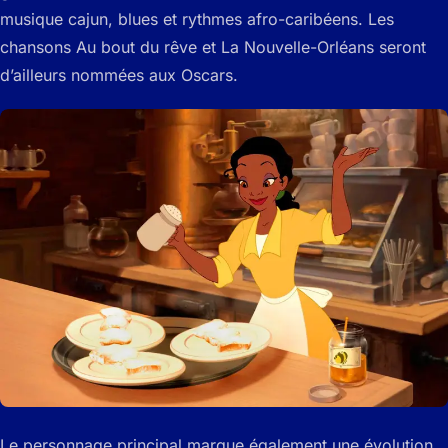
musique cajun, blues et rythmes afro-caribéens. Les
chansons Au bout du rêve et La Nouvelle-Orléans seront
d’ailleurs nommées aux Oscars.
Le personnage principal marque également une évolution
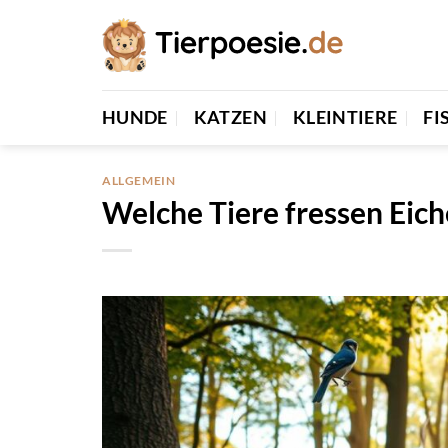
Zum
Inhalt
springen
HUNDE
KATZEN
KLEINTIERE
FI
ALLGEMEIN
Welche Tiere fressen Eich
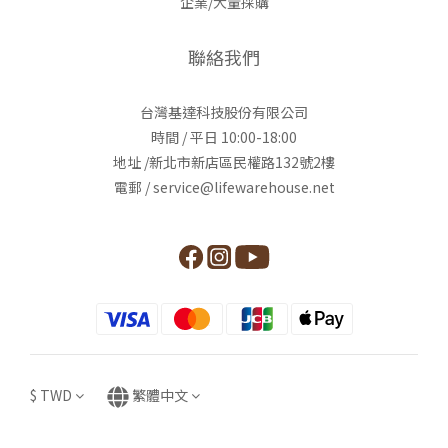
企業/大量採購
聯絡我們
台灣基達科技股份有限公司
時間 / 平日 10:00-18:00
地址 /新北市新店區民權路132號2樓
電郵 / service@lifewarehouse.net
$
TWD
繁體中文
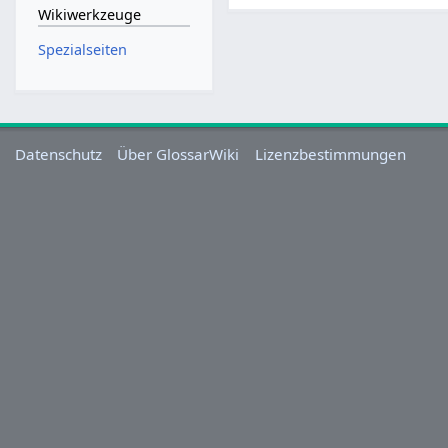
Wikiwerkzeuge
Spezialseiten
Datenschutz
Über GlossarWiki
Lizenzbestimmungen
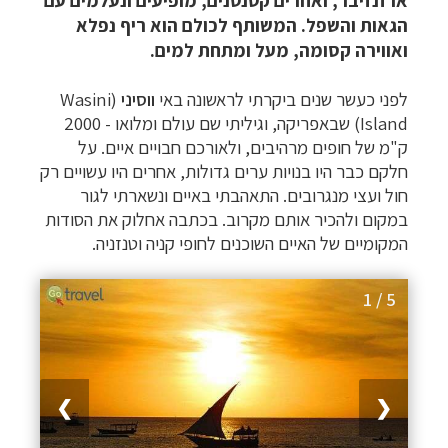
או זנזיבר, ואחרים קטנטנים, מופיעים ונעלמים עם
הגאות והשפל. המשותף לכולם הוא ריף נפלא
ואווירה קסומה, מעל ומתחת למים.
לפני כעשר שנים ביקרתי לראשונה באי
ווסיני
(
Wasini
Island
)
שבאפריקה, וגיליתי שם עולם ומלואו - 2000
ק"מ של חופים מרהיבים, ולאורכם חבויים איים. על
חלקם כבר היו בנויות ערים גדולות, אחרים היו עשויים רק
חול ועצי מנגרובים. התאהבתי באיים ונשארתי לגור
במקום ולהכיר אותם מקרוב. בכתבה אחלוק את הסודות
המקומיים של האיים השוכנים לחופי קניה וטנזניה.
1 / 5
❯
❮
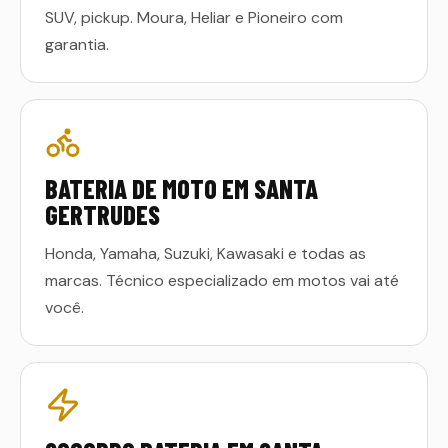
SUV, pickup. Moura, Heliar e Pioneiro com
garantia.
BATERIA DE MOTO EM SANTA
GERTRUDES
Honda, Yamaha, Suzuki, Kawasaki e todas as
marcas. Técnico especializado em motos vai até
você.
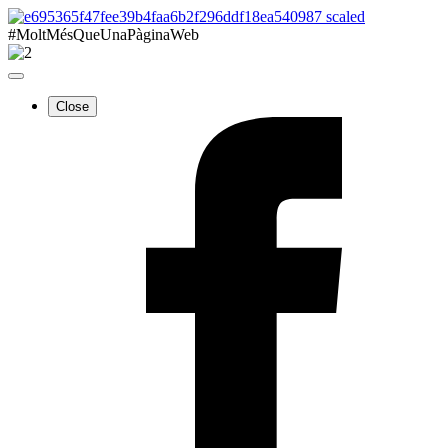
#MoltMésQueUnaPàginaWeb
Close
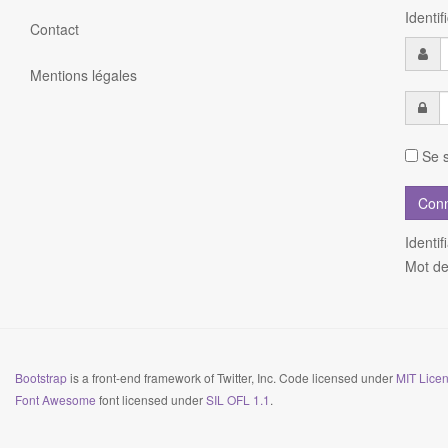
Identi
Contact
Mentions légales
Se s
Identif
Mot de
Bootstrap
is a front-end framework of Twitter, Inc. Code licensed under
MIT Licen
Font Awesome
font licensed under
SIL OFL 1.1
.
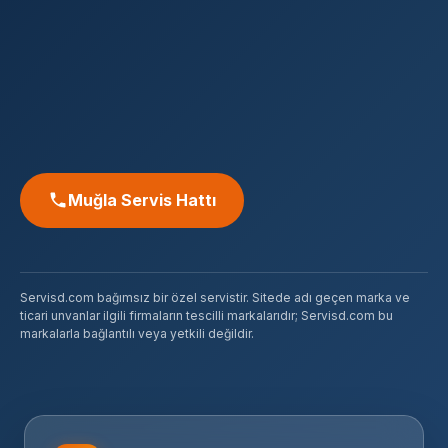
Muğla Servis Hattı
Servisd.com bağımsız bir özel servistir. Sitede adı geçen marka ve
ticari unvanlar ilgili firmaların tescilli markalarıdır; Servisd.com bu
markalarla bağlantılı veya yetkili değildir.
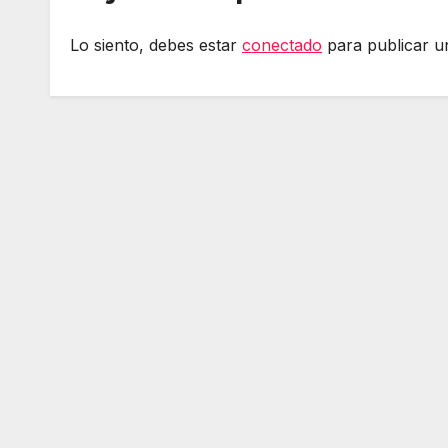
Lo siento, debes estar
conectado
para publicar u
==
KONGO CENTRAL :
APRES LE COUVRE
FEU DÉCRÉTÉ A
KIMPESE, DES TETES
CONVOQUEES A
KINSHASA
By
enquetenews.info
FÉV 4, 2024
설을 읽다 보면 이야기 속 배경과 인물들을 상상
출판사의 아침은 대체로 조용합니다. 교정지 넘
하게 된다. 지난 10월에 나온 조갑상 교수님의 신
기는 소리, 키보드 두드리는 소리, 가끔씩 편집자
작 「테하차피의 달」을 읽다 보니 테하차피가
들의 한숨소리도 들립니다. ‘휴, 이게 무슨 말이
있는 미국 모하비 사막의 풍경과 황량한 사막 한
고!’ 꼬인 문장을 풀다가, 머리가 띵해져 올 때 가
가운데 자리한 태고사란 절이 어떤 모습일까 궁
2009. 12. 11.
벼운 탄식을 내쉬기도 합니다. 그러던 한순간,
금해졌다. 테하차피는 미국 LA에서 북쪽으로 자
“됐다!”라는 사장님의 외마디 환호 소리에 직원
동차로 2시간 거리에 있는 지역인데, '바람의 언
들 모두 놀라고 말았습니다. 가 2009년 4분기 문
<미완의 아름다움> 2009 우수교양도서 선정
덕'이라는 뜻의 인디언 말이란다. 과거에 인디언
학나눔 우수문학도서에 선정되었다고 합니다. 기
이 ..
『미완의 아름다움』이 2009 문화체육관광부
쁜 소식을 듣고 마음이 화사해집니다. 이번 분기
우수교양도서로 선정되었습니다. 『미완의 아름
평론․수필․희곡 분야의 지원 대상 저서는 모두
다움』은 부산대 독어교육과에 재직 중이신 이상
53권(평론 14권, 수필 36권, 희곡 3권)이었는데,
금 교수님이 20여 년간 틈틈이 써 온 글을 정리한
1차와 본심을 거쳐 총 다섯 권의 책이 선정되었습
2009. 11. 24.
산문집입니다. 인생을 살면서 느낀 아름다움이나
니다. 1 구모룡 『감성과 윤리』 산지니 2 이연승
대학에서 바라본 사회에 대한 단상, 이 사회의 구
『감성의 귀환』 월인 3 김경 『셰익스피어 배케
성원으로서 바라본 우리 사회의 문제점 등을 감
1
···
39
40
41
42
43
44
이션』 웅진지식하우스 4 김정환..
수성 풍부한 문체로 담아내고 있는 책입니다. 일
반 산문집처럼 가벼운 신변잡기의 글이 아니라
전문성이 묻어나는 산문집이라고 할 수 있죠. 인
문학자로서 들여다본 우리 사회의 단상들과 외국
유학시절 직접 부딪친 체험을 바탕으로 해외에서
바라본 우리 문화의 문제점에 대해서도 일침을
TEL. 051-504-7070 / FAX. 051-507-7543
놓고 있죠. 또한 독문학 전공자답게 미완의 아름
==
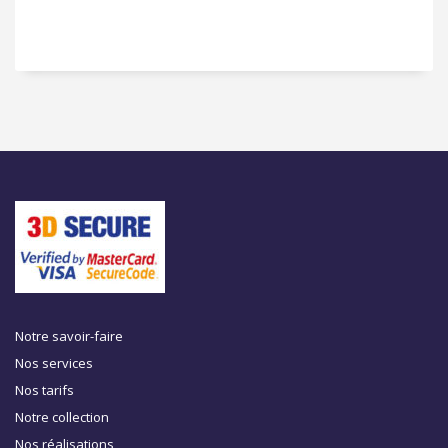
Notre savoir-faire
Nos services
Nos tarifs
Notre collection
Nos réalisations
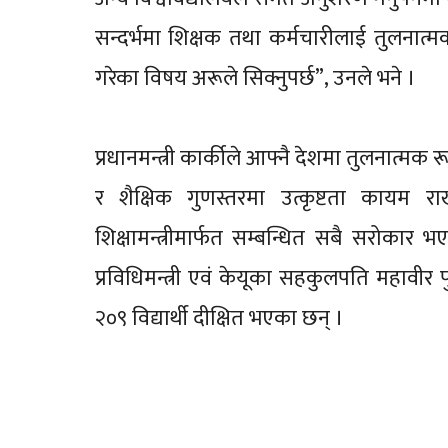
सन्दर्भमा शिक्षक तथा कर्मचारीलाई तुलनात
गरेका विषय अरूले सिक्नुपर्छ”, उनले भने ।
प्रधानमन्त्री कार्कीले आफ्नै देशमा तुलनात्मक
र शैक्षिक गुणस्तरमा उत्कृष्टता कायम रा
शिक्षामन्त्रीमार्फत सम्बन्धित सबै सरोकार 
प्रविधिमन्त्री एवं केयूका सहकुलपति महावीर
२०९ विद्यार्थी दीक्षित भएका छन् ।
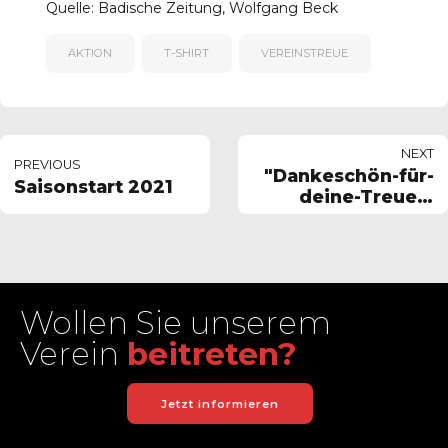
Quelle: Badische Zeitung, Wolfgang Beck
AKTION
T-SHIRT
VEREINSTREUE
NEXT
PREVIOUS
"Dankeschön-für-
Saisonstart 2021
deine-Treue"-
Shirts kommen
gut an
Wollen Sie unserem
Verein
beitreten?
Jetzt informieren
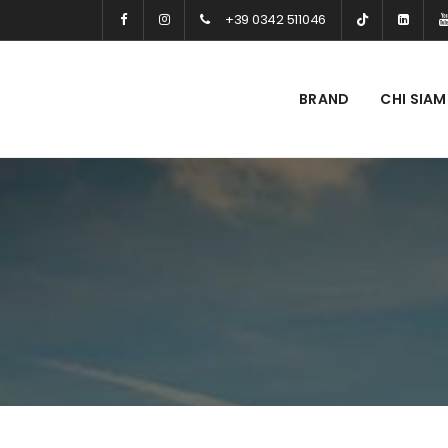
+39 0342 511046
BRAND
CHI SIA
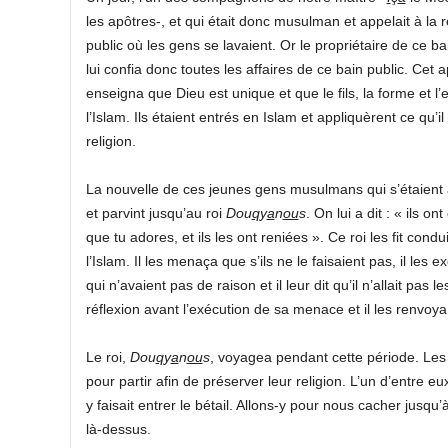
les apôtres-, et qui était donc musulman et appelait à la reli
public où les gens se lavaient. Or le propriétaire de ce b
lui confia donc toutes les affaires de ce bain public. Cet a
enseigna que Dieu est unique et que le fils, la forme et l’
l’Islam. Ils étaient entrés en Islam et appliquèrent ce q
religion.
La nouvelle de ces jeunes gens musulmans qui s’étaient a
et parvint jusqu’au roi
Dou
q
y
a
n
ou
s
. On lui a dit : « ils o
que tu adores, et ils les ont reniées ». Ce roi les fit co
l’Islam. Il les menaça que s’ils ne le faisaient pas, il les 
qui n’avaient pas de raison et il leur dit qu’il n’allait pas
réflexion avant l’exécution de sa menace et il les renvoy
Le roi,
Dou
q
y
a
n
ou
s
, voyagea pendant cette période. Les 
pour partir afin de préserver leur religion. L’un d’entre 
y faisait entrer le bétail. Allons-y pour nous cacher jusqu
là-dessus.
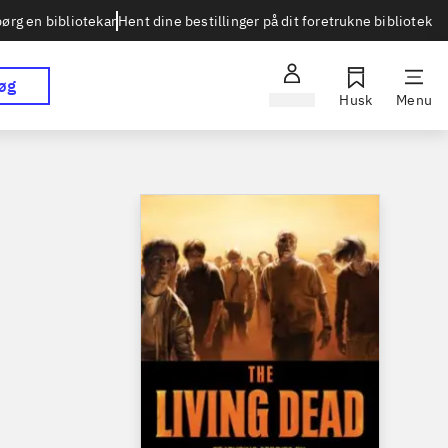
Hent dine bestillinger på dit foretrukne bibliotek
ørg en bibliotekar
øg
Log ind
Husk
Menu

• Prompt
The only acceptable answer is a number: how many lines of the listing contain the word "Servisd".

• Answer for the task
2